Blackpool fans would no doubt like to see their team adjusting to life back in the Championship in a smooth fashion and riding high, it wasn’t like that last time around and with the loss of key players it’s not going to be like that this time around. Yes, the start Blackpool has had might strike the casual observer as odd, perhaps suggesting a hangover from the Premier League. Perhaps that is the case, but Blackpool are being rebuilt and that takes time. In his first season in charge it took Ian Holloway a considerable time to get his team functioning and this time around it may be the case again. Yes, an argument could be put together showing that he shouldn’t be in this position and that the club should have recruited in better time and funded a few more high profile signings. However, that wasn’t the case and Holloway has to play with what he has, adding loans where he can and hoping that he can land his main targets in the January transfer window.

Four changes

Just a quick glance at the teams from Ian Holloway’s first game in charge against QPR in August 2009 to the side who beat Cardiff in the final at Wembley shows how a side can evolve over the course of a Championship season.

 

The side that played Holloway's first game in charge is on the left, set against the play off winning team on the right.

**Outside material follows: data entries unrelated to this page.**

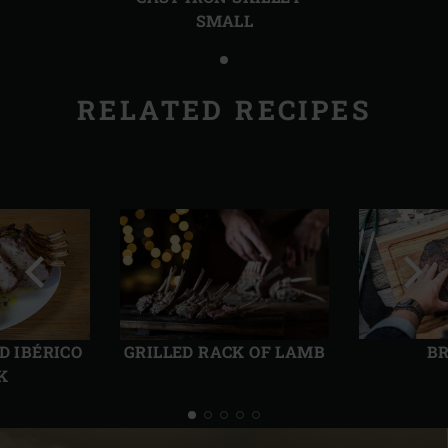
SMALL
RELATED RECIPES
Previous
Next
slide
slide
D IBÉRICO
GRILLED RACK OF LAMB
BR
K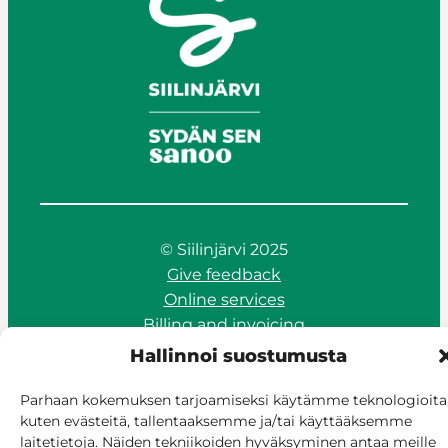
© Siilinjärvi 2025
Give feedback
Online services
Billing and invoicing
Accessibility
Hallinnoi suostumusta
Cookie policy
Manage consent
Parhaan kokemuksen tarjoamiseksi käytämme teknologioita
kuten evästeitä, tallentaaksemme ja/tai käyttääksemme
laitetietoja. Näiden tekniikoiden hyväksyminen antaa meille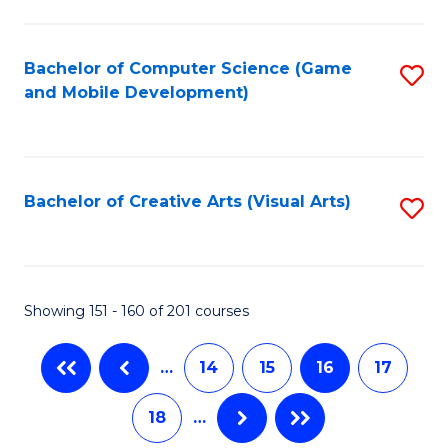
C
Fa
Bachelor of Computer Science (Game
S
and Mobile Development)
to
C
Fa
Bachelor of Creative Arts (Visual Arts)
S
to
C
Fa
Showing 151 - 160 of 201 courses
…
14
15
16
17
18
…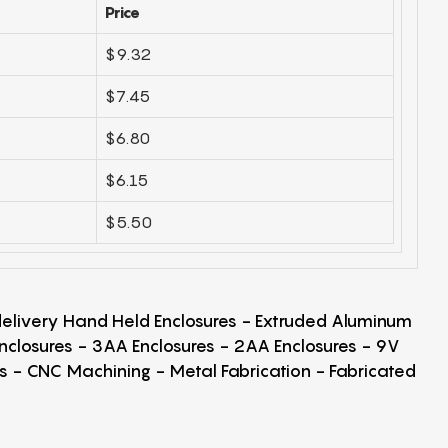
Price
$9.32
$7.45
$6.80
$6.15
$5.50
 delivery Hand Held Enclosures - Extruded Aluminum
Enclosures - 3AA Enclosures - 2AA Enclosures - 9V
ps - CNC Machining - Metal Fabrication - Fabricated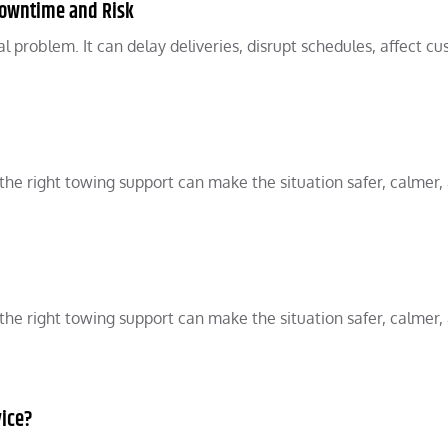
Downtime and Risk
 problem. It can delay deliveries, disrupt schedules, affect cu
he right towing support can make the situation safer, calmer,
he right towing support can make the situation safer, calmer,
vice?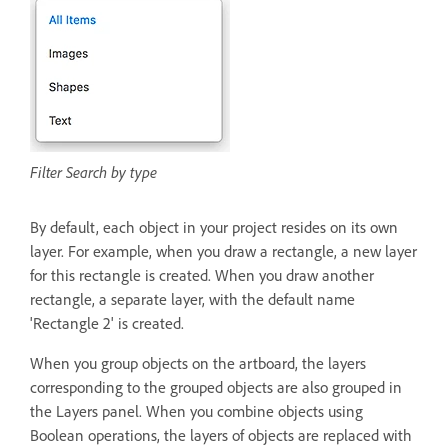
Filter Search by type
By default, each object in your project resides on its own
layer. For example, when you draw a rectangle, a new layer
for this rectangle is created. When you draw another
rectangle, a separate layer, with the default name
'Rectangle 2' is created.
When you group objects on the artboard, the layers
corresponding to the grouped objects are also grouped in
the Layers panel. When you combine objects using
Boolean operations, the layers of objects are replaced with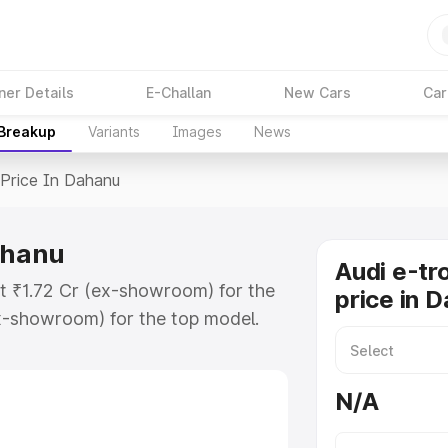
ner Details
E-Challan
New Cars
Car
 Breakup
Variants
Images
News
Price In Dahanu
ahanu
Audi e-tr
at ₹1.72 Cr (ex-showroom) for the
price in 
x-showroom) for the top model.
n Dahanu which includes RTO or
lore the complete variant-wise on-
N/A
ahanu, along with key features and
ion.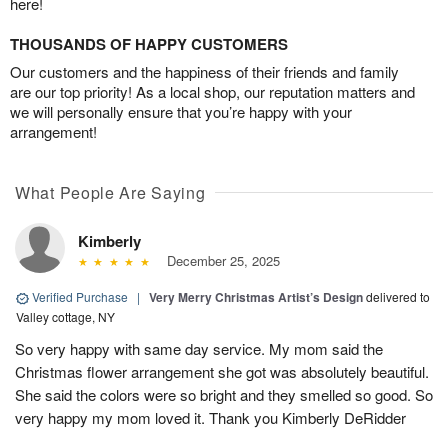
here!
THOUSANDS OF HAPPY CUSTOMERS
Our customers and the happiness of their friends and family
are our top priority! As a local shop, our reputation matters and
we will personally ensure that you’re happy with your
arrangement!
What People Are Saying
Kimberly
December 25, 2025
Verified Purchase
|
Very Merry Christmas Artist’s Design
delivered to
Valley cottage, NY
So very happy with same day service. My mom said the
Christmas flower arrangement she got was absolutely beautiful.
She said the colors were so bright and they smelled so good. So
very happy my mom loved it. Thank you Kimberly DeRidder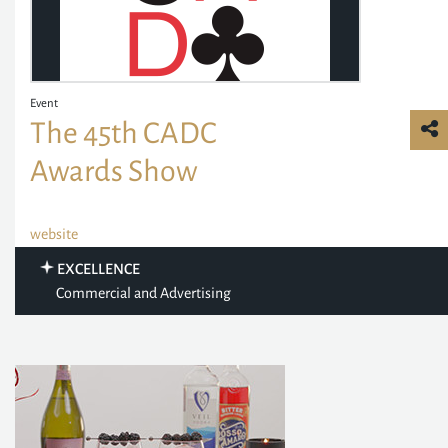
Event
The 45th CADC
Awards Show
website
EXCELLENCE
Commercial and Advertising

That initial side (on the left above) had the nucleus of the team that ended up being promoted, however, four spots changed throughout the course of the season. Campbell came in to provide goals, Coleman with his attacking drive from full back, Ormerod with his intuitive running and instinctive timing and finally Matt Gilks who made the number one spot his own with his effective communication and shot stopping.

Completing the jigsaw

Blackpool’s last campaign saw the side develop over the course of the season and once the play off team was completed with the signing of Seamus Coleman from Everton the team went on a run over the last nine games of the season to secure their play off spot. Whilst this isn’t an ideal approach it gives hope as the season progresses and after every set back a quick glance across to the last time out will help to ease any worries. In fact before the play off side was completed Blackpool averaged 1.35 points per game and 1.43 goals per game. From the moment Coleman came in the points per game went up to 2.22 and goals per game jumped up to 2.33.

What a difference some loans make

Whilst this doesn’t offer a direct comparison it hopefully shows how a side evolves from beginning to end. This season is different and offers different challenges, but looking at the nucleus this time around Blackpool currently have around four spaces in their first eleven that are waiting to be taken. Those players are out there and may already be in the squad. It’s up to Holloway to find them and blend them; if he does it in a timely manner then Blackpool will be looking up. If not, then he may require a little more patience from the terraces as he looks to the following season for his new team to come to fruition.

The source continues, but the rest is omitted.